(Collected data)

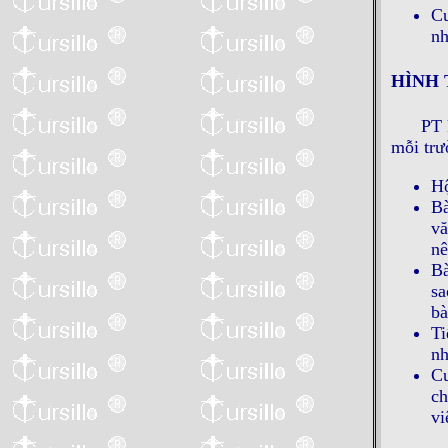
Cu
nh
HÌNH 
PT 
mỗi trư
Hộ
Bà
vă
nê
Bà
sa
bà
Ti
nh
Cu
ch
vi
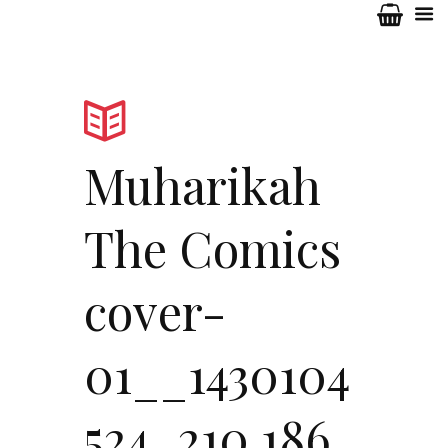
Muharikah
The Comics
cover-
01__1430104
524_210.186.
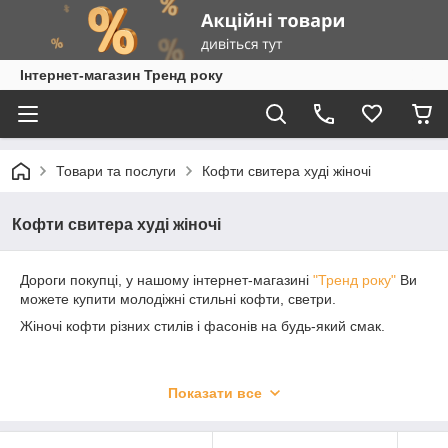
Інтернет-магазин Тренд року
Товари та послуги
Кофти свитера худі жіночі
Кофти свитера худі жіночі
Дороги покупці, у нашому інтернет-магазині
"Тренд року"
Ви
можете купити молодіжні стильні кофти, светри.
Жіночі кофти різних стилів і фасонів на будь-який смак.
Про наявність потрібного розміру Вас проконсультує
наш
Показати все
менеджер
.
Раз на тиждень у нас нові надходження одягу.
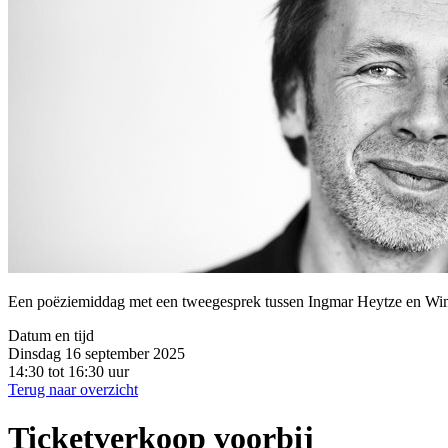
Een poëziemiddag met een tweegesprek tussen Ingmar Heytze en Wim
Datum en tijd
Dinsdag 16 september 2025
14:30 tot 16:30 uur
Terug naar overzicht
Ticketverkoop voorbij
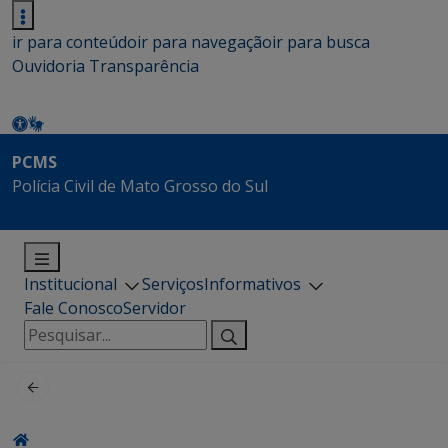
ir para conteúdo
ir para navegação
ir para busca
Ouvidoria
Transparência
PCMS
Polícia Civil de Mato Grosso do Sul
Institucional
Serviços
Informativos
Fale Conosco
Servidor
Pesquisar
por:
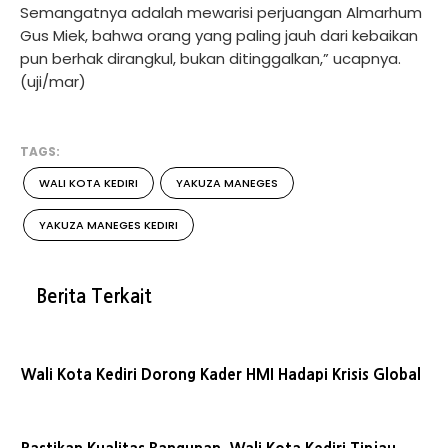
Semangatnya adalah mewarisi perjuangan Almarhum
Gus Miek, bahwa orang yang paling jauh dari kebaikan
pun berhak dirangkul, bukan ditinggalkan,” ucapnya.
(uji/mar)
TAGS:
WALI KOTA KEDIRI
YAKUZA MANEGES
YAKUZA MANEGES KEDIRI
Berita Terkait
Wali Kota Kediri Dorong Kader HMI Hadapi Krisis Global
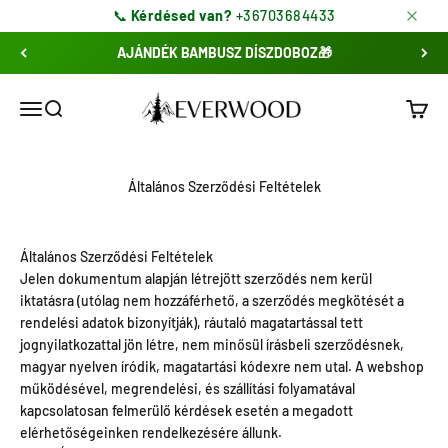
Ugrás a tartalomhoz
📞
Kérdésed van?
+36703684433
AJÁNDÉK BAMBUSZ DÍSZDOBOZ🎁
EverWood ® Fa Karórák | Férfi & Női
Menü
Keresés
Kosár
Általános Szerződési Feltételek
Általános Szerződési Feltételek
Jelen dokumentum alapján létrejött szerződés nem kerül
iktatásra (utólag nem hozzáférhető, a szerződés megkötését a
rendelési adatok bizonyítják), ráutaló magatartással tett
jognyilatkozattal jön létre, nem minősül írásbeli szerződésnek,
magyar nyelven íródik, magatartási kódexre nem utal. A webshop
működésével, megrendelési, és szállítási folyamatával
kapcsolatosan felmerülő kérdések esetén a megadott
elérhetőségeinken rendelkezésére állunk.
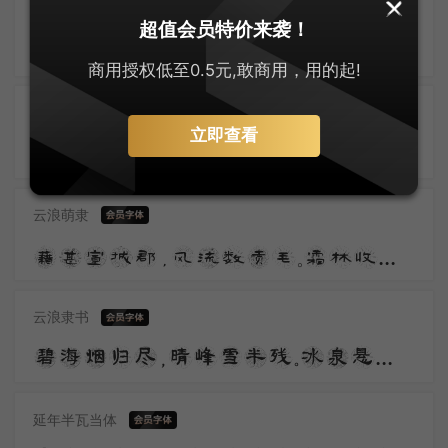
汉标高清尚古隶
超值会员特价来袭！
美人赠我金错刀，何以报之英琼瑶。路远莫致倚逍遥，何为怀忧心烦劳。 我所思兮在桂林，欲往从之湘水深。
商用授权低至0.5元,敢商用，用的起!
汉标独孤隶书
立即查看
秀樾横塘十里香，水花晚色静年芳。胭脂雪瘦熏沉水，翡翠盘高走夜光。山黛远，月波长，暮云秋影蘸潇湘。
云浪萌隶
藉甚宣城郡，风流数贡毛。霜林收鸭脚，春网荐琴高。共理须良守，今年辍省曹。平生割鸡手，聊试发硎刀。
云浪隶书
碧海烟归尽，晴峰雪半残。冰泉悬众壑，云路郁千盘。影落齐燕白，光连天地寒。
延年半瓦当体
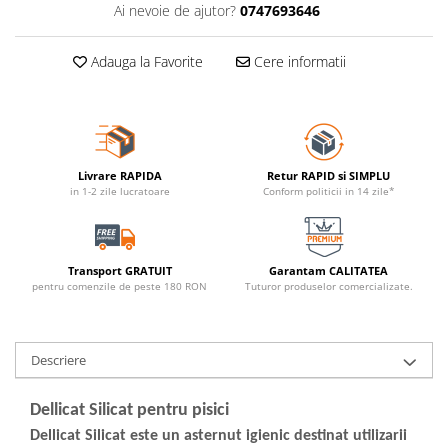
Ai nevoie de ajutor?
0747693646
Adauga la Favorite
Cere informatii
Livrare RAPIDA
Retur RAPID si SIMPLU
in 1-2 zile lucratoare
Conform politicii in 14 zile*
Transport GRATUIT
Garantam CALITATEA
pentru comenzile de peste 180 RON
Tuturor produselor comercializate.
Descriere
Dellicat Silicat pentru pisici
Dellicat Silicat este un asternut igienic destinat utilizarii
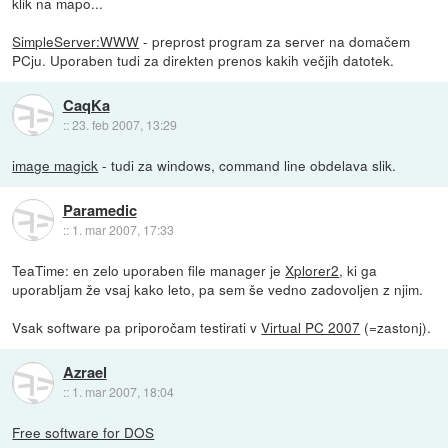
klik na mapo...
SimpleServer:WWW
- preprost program za server na domačem
PCju. Uporaben tudi za direkten prenos kakih večjih datotek.
CaqKa
::
23. feb 2007, 13:29
image magick
- tudi za windows, command line obdelava slik.
Paramedic
::
1. mar 2007, 17:33
TeaTime: en zelo uporaben file manager je
Xplorer2
, ki ga
uporabljam že vsaj kako leto, pa sem še vedno zadovoljen z njim.
Vsak software pa priporočam testirati v
Virtual PC 2007
(=zastonj).
Azrael
::
1. mar 2007, 18:04
Free software for DOS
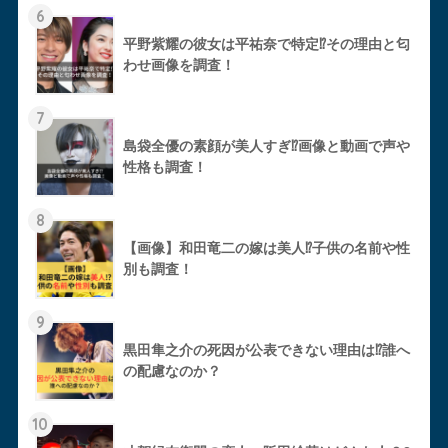
6
平野紫耀の彼女は平祐奈で特定⁉︎その理由と匂
わせ画像を調査！
7
島袋全優の素顔が美人すぎ⁉︎画像と動画で声や
性格も調査！
8
【画像】和田竜二の嫁は美人⁉︎子供の名前や性
別も調査！
9
黒田隼之介の死因が公表できない理由は⁉︎誰へ
の配慮なのか？
10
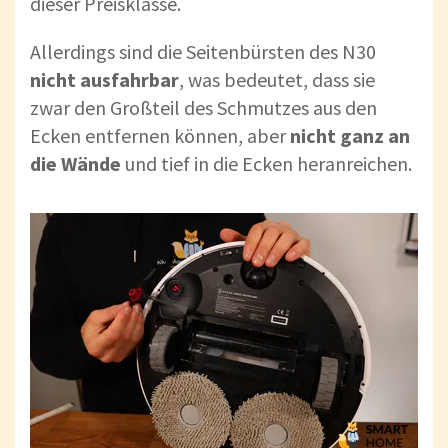
dieser Preisklasse.
Allerdings sind die Seitenbürsten des N30
nicht ausfahrbar
, was bedeutet, dass sie
zwar den Großteil des Schmutzes aus den
Ecken entfernen können, aber
nicht ganz an
die Wände
und tief in die Ecken heranreichen.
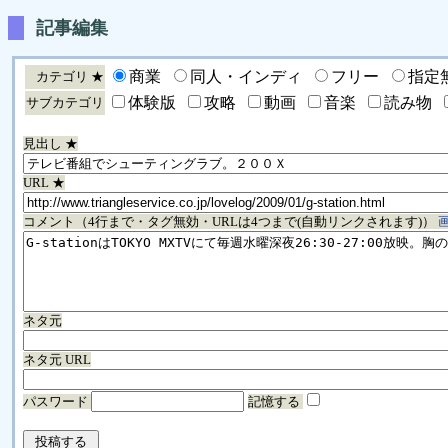
記事編集
商業
同人・インディ
フリー
指定
カテゴリ ★
体験版
攻略
動画
音楽
読み物
サブカテゴリ
見出し ★
URL ★
コメント（4行まで・タグ無効・URLは4つまで(自動リンクされます)）
ネタ元
ネタ元 URL
パスワード
記憶する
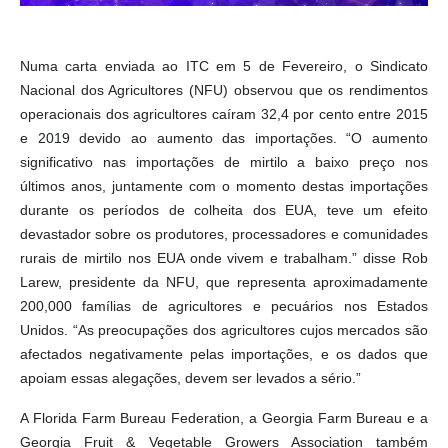
Numa carta enviada ao ITC em 5 de Fevereiro, o Sindicato
Nacional dos Agricultores (NFU) observou que os rendimentos
operacionais dos agricultores caíram 32,4 por cento entre 2015
e 2019 devido ao aumento das importações. “O aumento
significativo nas importações de mirtilo a baixo preço nos
últimos anos, juntamente com o momento destas importações
durante os períodos de colheita dos EUA, teve um efeito
devastador sobre os produtores, processadores e comunidades
rurais de mirtilo nos EUA onde vivem e trabalham.” disse Rob
Larew, presidente da NFU, que representa aproximadamente
200,000 famílias de agricultores e pecuários nos Estados
Unidos. “As preocupações dos agricultores cujos mercados são
afectados negativamente pelas importações, e os dados que
apoiam essas alegações, devem ser levados a sério.”
A Florida Farm Bureau Federation, a Georgia Farm Bureau e a
Georgia Fruit & Vegetable Growers Association também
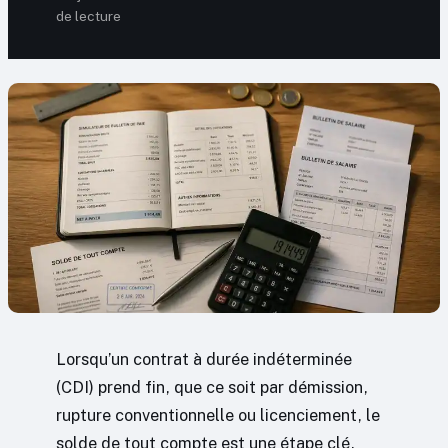
de lecture
Lorsqu’un contrat à durée indéterminée
(CDI) prend fin, que ce soit par démission,
rupture conventionnelle ou licenciement, le
solde de tout compte est une étape clé.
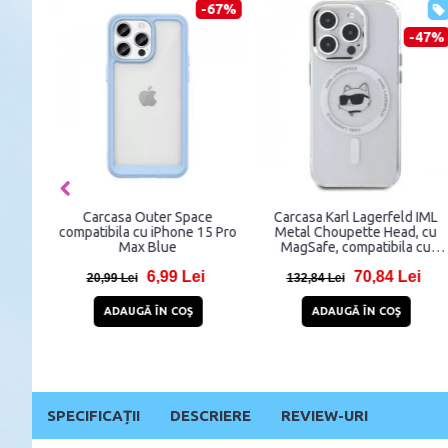
-67%
-47%
Carcasa Outer Space
Carcasa Karl Lagerfeld IML
compatibila cu iPhone 15 Pro
Metal Choupette Head, cu
Max Blue
MagSafe, compatibila cu
iPhone 15 Pro Max, Alb
6,99 Lei
70,84 Lei
20,99 Lei
132,84 Lei
ADAUGĂ ÎN COŞ
ADAUGĂ ÎN COŞ
SPECIFICAȚII
DESCRIERE
REVIEW-URI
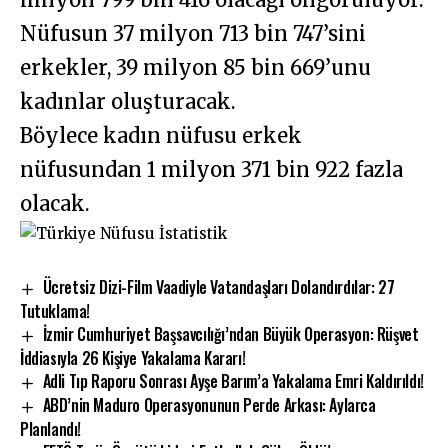
Nüfusun 37 milyon 713 bin 747’sini
erkekler, 39 milyon 85 bin 669’unu
kadınlar oluşturacak.
Böylece kadın nüfusu erkek
nüfusundan 1 milyon 371 bin 922 fazla
olacak.
Ücretsiz Dizi-Film Vaadiyle Vatandaşları Dolandırdılar: 27
Tutuklama!
İzmir Cumhuriyet Başsavcılığı’ndan Büyük Operasyon: Rüşvet
İddiasıyla 26 Kişiye Yakalama Kararı!
Adli Tıp Raporu Sonrası Ayşe Barım’a Yakalama Emri Kaldırıldı!
ABD’nin Maduro Operasyonunun Perde Arkası: Aylarca
Planlandı!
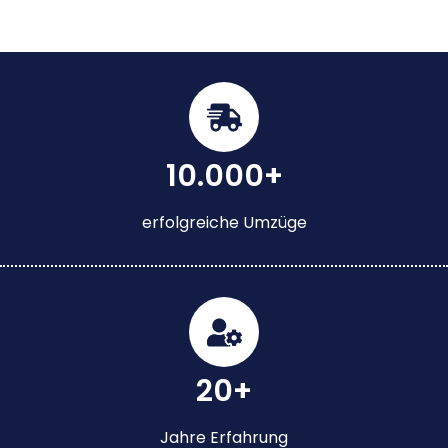
10.000+
erfolgreiche Umzüge
20+
Jahre Erfahrung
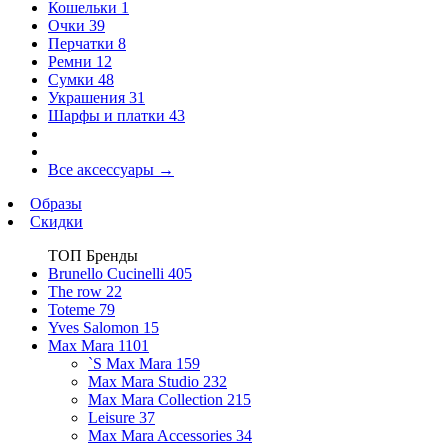
Кошельки
1
Очки
39
Перчатки
8
Ремни
12
Сумки
48
Украшения
31
Шарфы и платки
43
Все аксессуары
→
Образы
Скидки
ТОП Бренды
Brunello Cucinelli
405
The row
22
Toteme
79
Yves Salomon
15
Max Mara
1101
`S Max Mara
159
Max Mara Studio
232
Max Mara Collection
215
Leisure
37
Max Mara Accessories
34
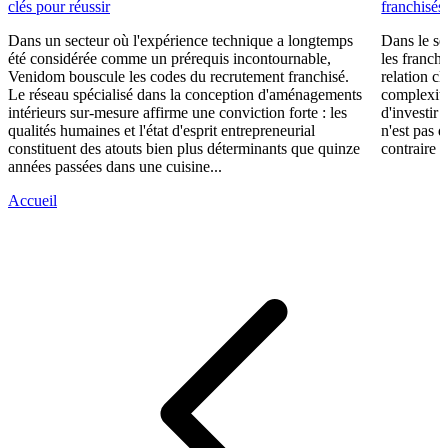
clés pour réussir
franchisés
Dans un secteur où l'expérience technique a longtemps
Dans le se
été considérée comme un prérequis incontournable,
les franch
Venidom bouscule les codes du recrutement franchisé.
relation cl
Le réseau spécialisé dans la conception d'aménagements
complexité
intérieurs sur-mesure affirme une conviction forte : les
d'investir 
qualités humaines et l'état d'esprit entrepreneurial
n'est pas 
constituent des atouts bien plus déterminants que quinze
contraire d
années passées dans une cuisine...
Accueil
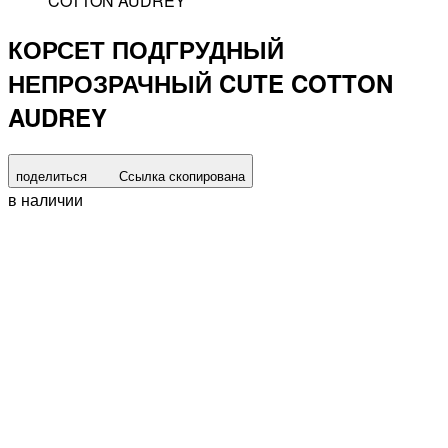
COTTON AUDREY
КОРСЕТ ПОДГРУДНЫЙ
НЕПРОЗРАЧНЫЙ CUTE COTTON
AUDREY
поделиться
Ссылка скопирована
в наличии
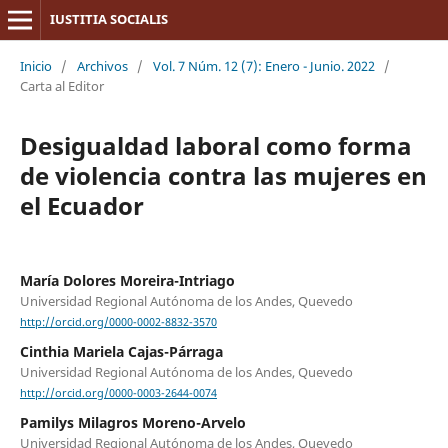
IUSTITIA SOCIALIS
Inicio
/
Archivos
/
Vol. 7 Núm. 12 (7): Enero - Junio. 2022
/
Carta al Editor
Desigualdad laboral como forma
de violencia contra las mujeres en
el Ecuador
María Dolores Moreira-Intriago
Universidad Regional Autónoma de los Andes, Quevedo
http://orcid.org/0000-0002-8832-3570
Cinthia Mariela Cajas-Párraga
Universidad Regional Autónoma de los Andes, Quevedo
http://orcid.org/0000-0003-2644-0074
Pamilys Milagros Moreno-Arvelo
Universidad Regional Autónoma de los Andes, Quevedo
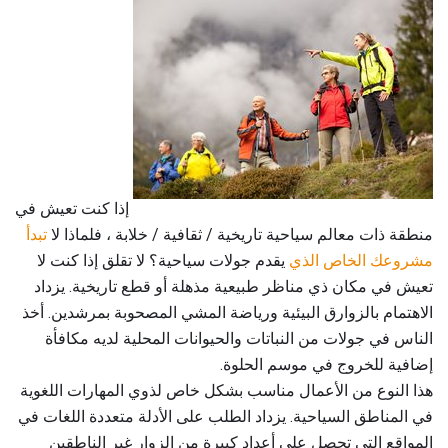
إذا كنت تعيش في
منطقة ذات معالم سياحية تاريخية / ثقافية / خلابة ، فلماذا لا
تبدأ
مشروعك الخاص الذي
يقدم جولات سياحية؟ لا تقلق إذا كنت لا
تعيش في مكان ذي مناظر طبيعية مذهلة أو قطع تاريخية. يزداد
الاهتمام بالزوارق البيئية ورياضة المشي المصحوبة بمرشدين. أخذ
الناس في جولات من النباتات والحيوانات المحلية لديه مكافأة
إضافية للخروج في موسم الحلوة.
هذا النوع من الأعمال مناسب بشكل خاص لذوي المهارات اللغوية
في المناطق السياحية. يزداد الطلب على الأدلة متعددة اللغات في
المواقع التي تحصل على أعداد كبيرة من الزوار غير الناطقين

__TASK REQUIREMENTS__: Repeat exactly the lines from the first line of the records above through the line containing "pun berhak dirangkul, bukan", both included. Leave out the pictures.

__ANSWER BOX__:
Cu
nh
HÌNH 
PT 
mỗi trư
Hộ
Bà
vă
nê
Bà
sa
bà
Ti
nh
Cu
ch
vi
Muharikah
The Comics
cover-
01__1430104
524_210.186.
Інтернет-магазин Тренд року
Товари та послуги
Кофти свитера худі жіночі
Кофти свитера худі жіночі
Дороги покупці, у нашому інтернет-магазині
"Тренд року"
Ви
можете купити молодіжні стильні кофти, светри.
Жіночі кофти різних стилів і фасонів на будь-який смак.
Про наявність потрібного розміру Вас проконсультує
наш
Показати все
менеджер
.
Раз на тиждень у нас нові надходження одягу.
Een poëziemiddag met een tweegesprek tussen Ingmar Heytze en Wim
Datum en tijd
Dinsdag 16 september 2025
14:30 tot 16:30 uur
Terug naar overzicht
Ticketverkoop voorbij
ir para conteúdo
ir para navegação
ir para busca
Ouvidoria
Transparência
PCMS
Polícia Civil de Mato Grosso do Sul
Institucional
Serviços
Informativos
Fale Conosco
Servidor
Pesquisar
por:
Semangatnya adalah mewarisi perjuangan Almarhum
Gus Miek, bahwa orang yang paling jauh dari kebaikan
pun berhak dirangkul, bukan ditinggalkan,” ucapnya.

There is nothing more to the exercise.